Artificial intelligence is transforming how businesses operate, innovate, and scale. But as AI adoption accelerates, so does its appetite for energy. A new survey by The Conference Board highlights a growing contradiction in corporate strategy: while AI is driving the largest surge in US electricity demand in decades, environmental sustainability remains a secondary concern in most responsible AI frameworks. The findings raise critical questions about how companies are balancing innovation, growth, and environmental responsibility.

Sustainability takes a back seat in AI decision-making

According to the survey, only a small fraction of corporate sustainability leaders consider environmental impact a core pillar of their AI strategy. Just 13 percent of respondents say sustainability is a major consideration, while over 40 percent view it as a minor issue or not a priority at all. For many organisations, concerns around ethics, bias, safety, and cybersecurity continue to dominate AI governance conversations, pushing environmental impact further down the list.

This disconnect is striking given the scale of AI’s growing footprint. As data centers expand and computing power intensifies, energy consumption and emissions are becoming harder to ignore.

The rapid expansion of AI-driven data centers is at the heart of the issue. Hyperscale facilities built to support AI and cloud workloads have doubled globally in the past five years, with a significant concentration in the United States. These facilities consume enormous amounts of electricity and water, contributing to greenhouse gas emissions and local resource stress.

Survey respondents identified data center energy demand, electricity consumption, and emissions as their top environmental concerns related to AI. Water use also emerged as a growing issue, particularly as cooling requirements increase. Beyond operational energy use, AI places pressure on supply chains through resource-intensive hardware production, land use for construction, and rising electronic waste from frequent hardware upgrades.

AI as both problem and solution

Despite these challenges, the survey also reveals that companies recognise AI’s potential to support sustainability goals. More than 60 percent of surveyed leaders are already using AI for environmental objectives, most commonly for sustainability reporting and disclosure. Tools for carbon accounting, emissions tracking, and climate risk analysis are gaining traction, helping organisations improve data accuracy and transparency.

However, these applications represent only the early stages of AI’s sustainability potential. High-impact operational uses, such as energy optimisation, logistics efficiency, and water management, remain underutilised. Experts note that these areas offer the greatest opportunity for AI to deliver measurable environmental benefits.

AI can play a significant role in reducing environmental impact when applied directly to operations. Intelligent energy management systems can identify inefficiencies and reduce consumption. AI-driven logistics and fleet routing can cut fuel use and emissions. Advanced tools using machine learning and remote sensing are already improving flood forecasting, waste sorting, and recycling outcomes in select regions.

Yet adoption of these applications remains limited. Many organisations are still focused on compliance and reporting rather than leveraging AI to redesign processes and systems for sustainability at scale.

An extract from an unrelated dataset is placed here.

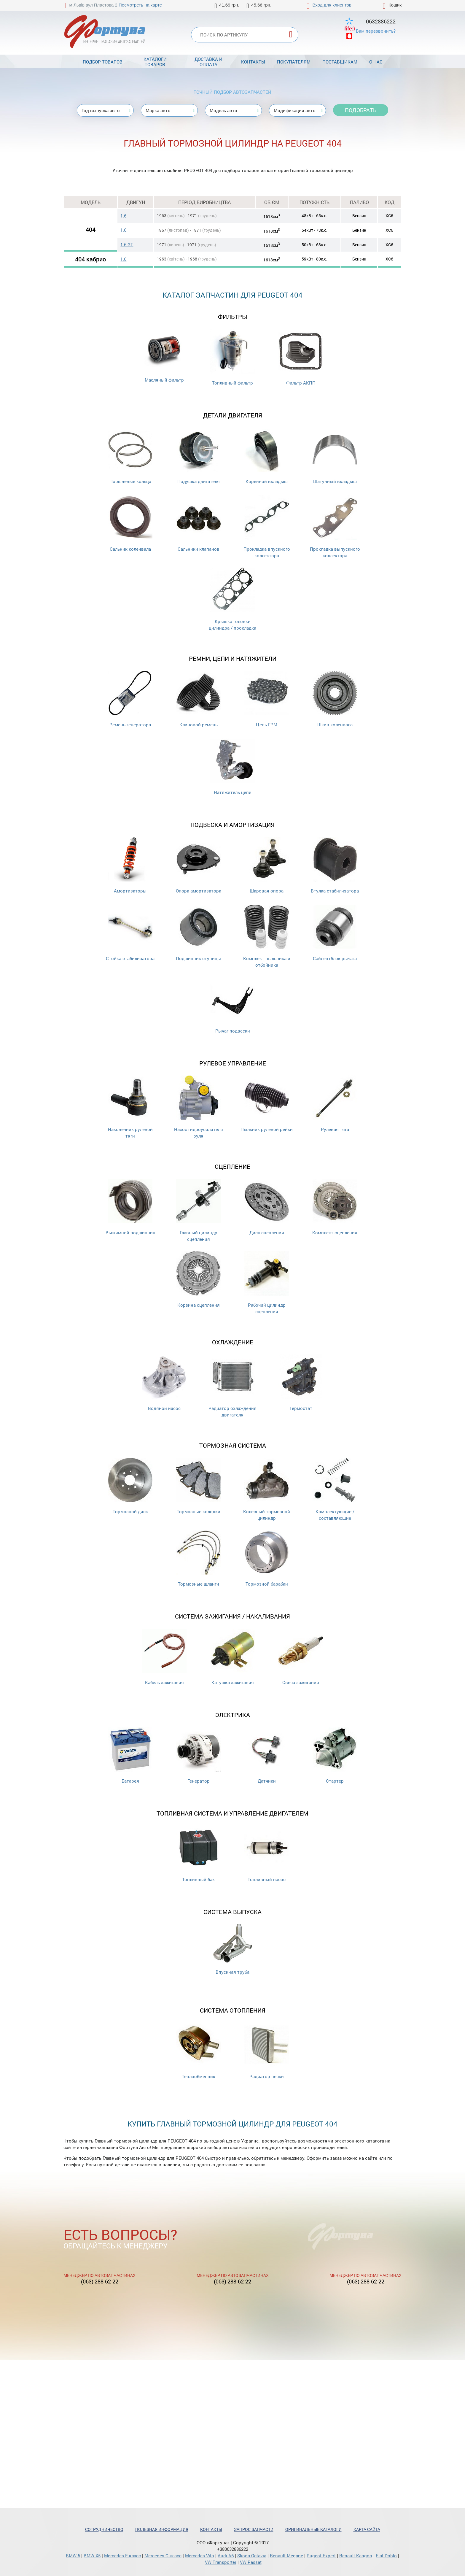 This screenshot has height=2576, width=465. What do you see at coordinates (266, 936) in the screenshot?
I see `Комплект пыльника и отбойника` at bounding box center [266, 936].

The Conference Board’s findings underscore a pivotal moment for corporate AI strategy. As AI continues to drive unprecedented growth in electricity demand, companies face a choice: treat sustainability as an afterthought, or integrate it into the core of responsible AI governance. The real opportunity lies in adopting a dual approach—actively managing AI’s environmental footprint while harnessing its power to accelerate sustainability outcomes. In the years ahead, leadership will be defined not just by who deploys AI fastest, but by who deploys it most responsibly.